• Some Public Remarks about Henry Kyburg as a Thesis Advisor, on the Occasion of his Graduate Education Lifetime Achievement Award:

    Henry is the rare professor who is both an excellent scholar and an excellent advisor.

    Henry Kyburg's work on theory formation and epistemology answered so many questions for me in such a satisfactory way that I could move forward to address new questions of my own. Without his writings, I would have been lost to the puzzles of probability and inference like so many of my colleagues, and wandered aimlessly without any real understanding. Whenever I encounter a person who has trouble with the intertwining of logic, language, and belief, I tell that person to read Henry's works, especially his later ones.

    Some might joke that Henry Kyburg put his dogs ahead of his doctoral students. Indeed, during a meeting, one had to make sure that the Bernese was not getting half the attention. But now that I have a dog, I put her ahead of my students, too.

    To be a doctoral student of Henry was to be part of the family farm. While some advisees have talked about working in the barn, what I remember was the pastoral retreat of a gentleman scholar: a stereo always ready to play Mozart's Zauberflöte, a kitchen garden redolent of Provence, a dinner table for the discussion of aesthetics like you find in the movies, a warm bed on a cold night, and an intelligent sustainable life that now so many of us find ideal. How he emerged from that farmhouse in his crisp blue pinfeather summer suit will always be a mystery to me.

    Henry of course was a father figure. It took me many years to separate myself from his grand intellectual themes and find a few of my own. When I had succeeded, I found that I was addressing my new problems with the kind of approach he taught. So I wonder why I ever thought it so important to leave the fold.

    If you look at Henry's position in his intellectual tree, descending from Morris Cohen and Ernest Nagel, you can see Economics giant Kenneth Arrow in the generation above him, his "uncle," and a line of Harvard professors descending from his "sibling," Morton White. Patrick Suppes of Stanford sits to the left, and Columbia J. Phil. editors sandwich him. Still, Kyburg's tree is the place to be, especially if you include the influences he had on undergraduates Dan Dennett, Bob Stalnaker, Rich Thomason, and Teddy Seidenfeld.
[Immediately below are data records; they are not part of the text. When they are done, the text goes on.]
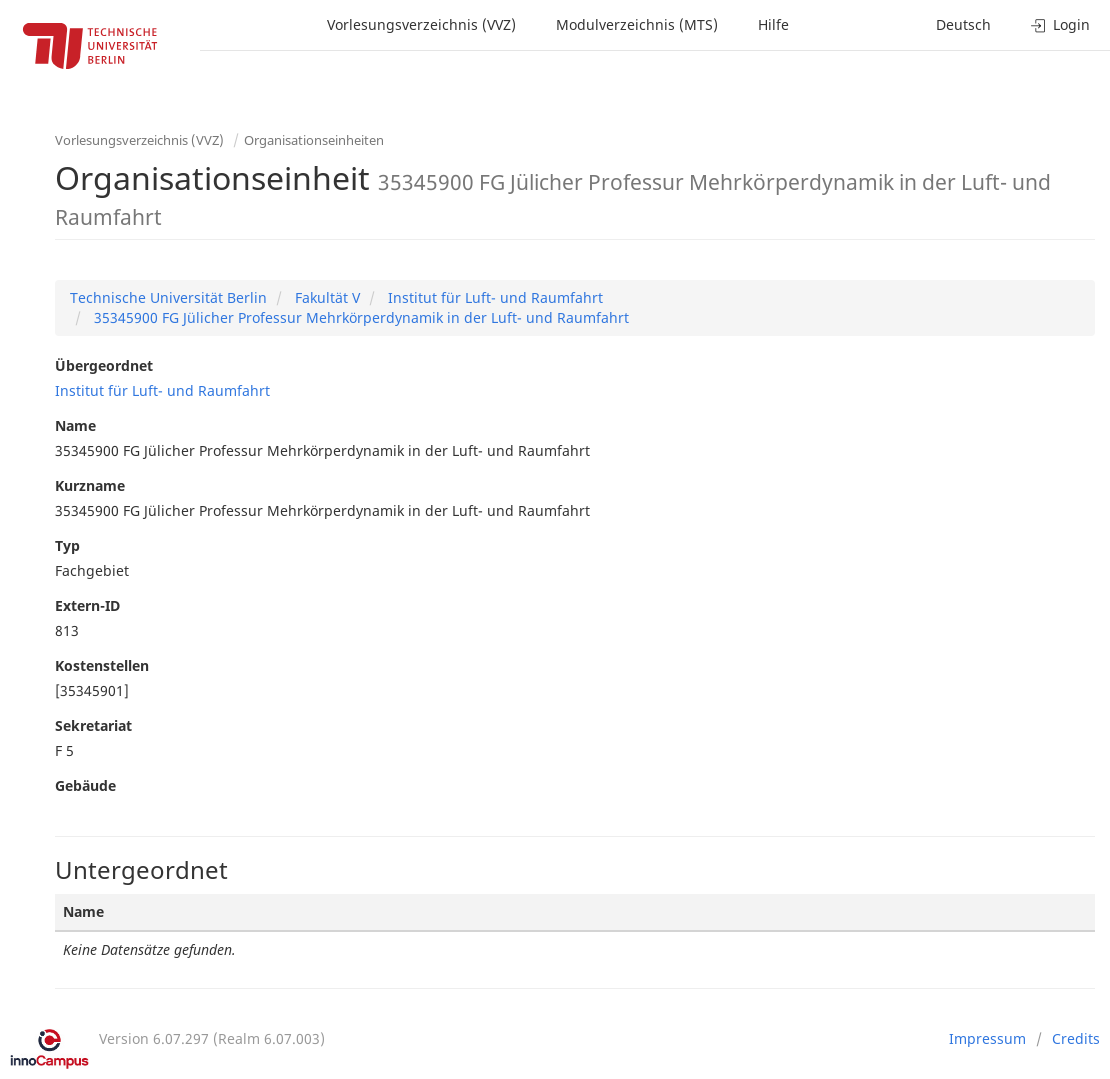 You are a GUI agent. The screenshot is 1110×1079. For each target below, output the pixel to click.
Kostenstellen (102, 665)
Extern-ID (87, 605)
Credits (1076, 1038)
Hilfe (773, 24)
    Henry's was not a household name in academia, but if you told one of the household names that you were Henry Kyburg's student, you would always get attention and respect.

    Henry always thought the Guggenheim award made him look good. But the truth is that his association made the Guggenheim award look good.

    I recently reached one of my academic goals -- to lecture at the Sorbonne in Paris, albeit in vulgar English. I remember when Henry used to lecture in France -- he would actually spend a day reminiscing on his rusty old Yale instruction and proceed to deliver his paper in high French.